The world’s biggest oilfield service companies have a message for investors: There’s a payoff for patience.
While first-quarter earnings were less than exciting, Schlumberger Ltd., the largest service provider, said it plans to profitably add about 1 million horsepower worth of rock-crushing pumps this year into North American shale. Halliburton Co., the fracking king, said it sees a return to the 20 percent profit margins last seen before the downturn.
Their optimism comes as oil prices drive toward $70 a barrel in New York, a strong psychological signal of recovery, while Saudi Arabia has said it sees $80 oil in the foreseeable future. Prices at that level could loosen the leash on what explorers will pay service providers to open their wells moving forward.
“I’m excited about the outlook for North America and our March exit margins clearly demonstrate our path to normalized margins,” said Jeff Miller, the Halliburton chief executive officer, on a conference call Monday after earnings were released.
Despite U.S. drilling and fracking activity hovering at three-year highs, the industry’s top oil-patch contractors have battled a lack of investor enthusiasm. While the price of West Texas Intermediate crude, the U.S. benchmark, has gained 7.5 percent, the Philadelphia Oil Services Index is up only 3.5 percent.
Concerns about more prudent spending plans by customers have coupled with production worries in the Permian Basin to keep investors largely on the sidelines.
On Monday, Halliburton, which generates most of its sales in the U.S. and Canada, reported a first-quarter profit excluding certain items of 41 cents a share, beating analyst estimates by a penny.
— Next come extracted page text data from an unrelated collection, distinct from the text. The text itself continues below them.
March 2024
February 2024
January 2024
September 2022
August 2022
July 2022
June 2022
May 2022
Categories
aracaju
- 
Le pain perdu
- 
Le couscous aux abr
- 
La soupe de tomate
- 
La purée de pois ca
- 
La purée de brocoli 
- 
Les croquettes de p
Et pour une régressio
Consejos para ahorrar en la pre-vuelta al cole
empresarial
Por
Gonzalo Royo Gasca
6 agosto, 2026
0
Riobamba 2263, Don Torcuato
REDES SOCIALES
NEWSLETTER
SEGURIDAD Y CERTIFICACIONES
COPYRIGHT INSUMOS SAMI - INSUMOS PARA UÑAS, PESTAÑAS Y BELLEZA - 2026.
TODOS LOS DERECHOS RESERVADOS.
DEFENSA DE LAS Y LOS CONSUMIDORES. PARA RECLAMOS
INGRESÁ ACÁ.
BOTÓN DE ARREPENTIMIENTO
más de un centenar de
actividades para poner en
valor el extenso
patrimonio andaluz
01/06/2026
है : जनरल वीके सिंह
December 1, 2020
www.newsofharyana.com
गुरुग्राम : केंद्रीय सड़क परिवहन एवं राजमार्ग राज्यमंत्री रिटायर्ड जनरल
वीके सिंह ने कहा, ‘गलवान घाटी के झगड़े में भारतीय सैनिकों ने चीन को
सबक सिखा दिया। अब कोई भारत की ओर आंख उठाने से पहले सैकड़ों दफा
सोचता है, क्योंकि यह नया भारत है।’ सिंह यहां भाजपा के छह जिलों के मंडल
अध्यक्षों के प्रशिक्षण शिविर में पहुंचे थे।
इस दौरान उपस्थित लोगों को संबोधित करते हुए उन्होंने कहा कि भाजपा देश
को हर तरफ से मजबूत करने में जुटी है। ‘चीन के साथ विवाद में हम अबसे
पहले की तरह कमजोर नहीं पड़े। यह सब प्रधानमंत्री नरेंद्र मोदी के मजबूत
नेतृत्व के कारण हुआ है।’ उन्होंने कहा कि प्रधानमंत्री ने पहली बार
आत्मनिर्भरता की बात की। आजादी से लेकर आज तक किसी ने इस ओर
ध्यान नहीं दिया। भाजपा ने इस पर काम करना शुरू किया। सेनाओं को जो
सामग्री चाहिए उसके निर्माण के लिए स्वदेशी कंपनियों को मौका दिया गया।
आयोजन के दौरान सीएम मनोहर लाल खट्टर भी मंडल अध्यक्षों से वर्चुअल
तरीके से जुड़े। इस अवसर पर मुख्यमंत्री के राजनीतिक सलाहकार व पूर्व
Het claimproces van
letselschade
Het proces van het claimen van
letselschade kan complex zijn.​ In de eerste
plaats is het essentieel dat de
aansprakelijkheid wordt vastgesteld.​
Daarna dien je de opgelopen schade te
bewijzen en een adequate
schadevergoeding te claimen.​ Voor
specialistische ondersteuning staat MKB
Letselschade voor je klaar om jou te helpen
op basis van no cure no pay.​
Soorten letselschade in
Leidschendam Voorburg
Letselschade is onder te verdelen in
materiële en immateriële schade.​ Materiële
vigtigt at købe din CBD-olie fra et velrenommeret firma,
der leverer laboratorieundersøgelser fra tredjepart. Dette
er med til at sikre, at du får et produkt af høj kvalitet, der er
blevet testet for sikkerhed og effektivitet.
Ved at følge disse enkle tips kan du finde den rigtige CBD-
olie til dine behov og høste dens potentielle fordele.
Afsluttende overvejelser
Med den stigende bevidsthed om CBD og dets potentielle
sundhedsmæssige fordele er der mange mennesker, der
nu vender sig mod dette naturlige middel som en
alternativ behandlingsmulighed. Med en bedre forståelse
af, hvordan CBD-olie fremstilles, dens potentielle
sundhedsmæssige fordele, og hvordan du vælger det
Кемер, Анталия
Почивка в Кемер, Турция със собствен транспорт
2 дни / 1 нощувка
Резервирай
The shiny win, though, wasn’t enough to catch the attention of outside investors. The shares gained only 0.17 percent for the day.
“North America is the place to be,” said J. David Anderson, an analyst at Barclays, in a phone interview. But “was this enough to get the incremental owner of the stock in here? Probably not.”
Schlumberger, which generates most of its business outside the U.S. and Canada, reported a first quarter profit of 38 cents a share, excluding one-time items. It also was a penny better than estimates, but its U.S. shares fell by 1.5 percent for the day.
Both companies, though, gave their blessings to existing consensus forecasts for the second quarter, which call for Halliburton to boost profits another 40 percent to 58 cents a share, while Schlumberger is expected to grow at about half that rate to 47 cents a share.
Baker Hughes, the No. 3 oil services provider by market capitalization, reported a first-quarter profit, excluding certain items, of 9 cents a share, 3 cents better than analyst expectations. The company is expected to boost profits another 60 percent in the second quarter as it continues to integrate with the oil & gas business of General Electric Co.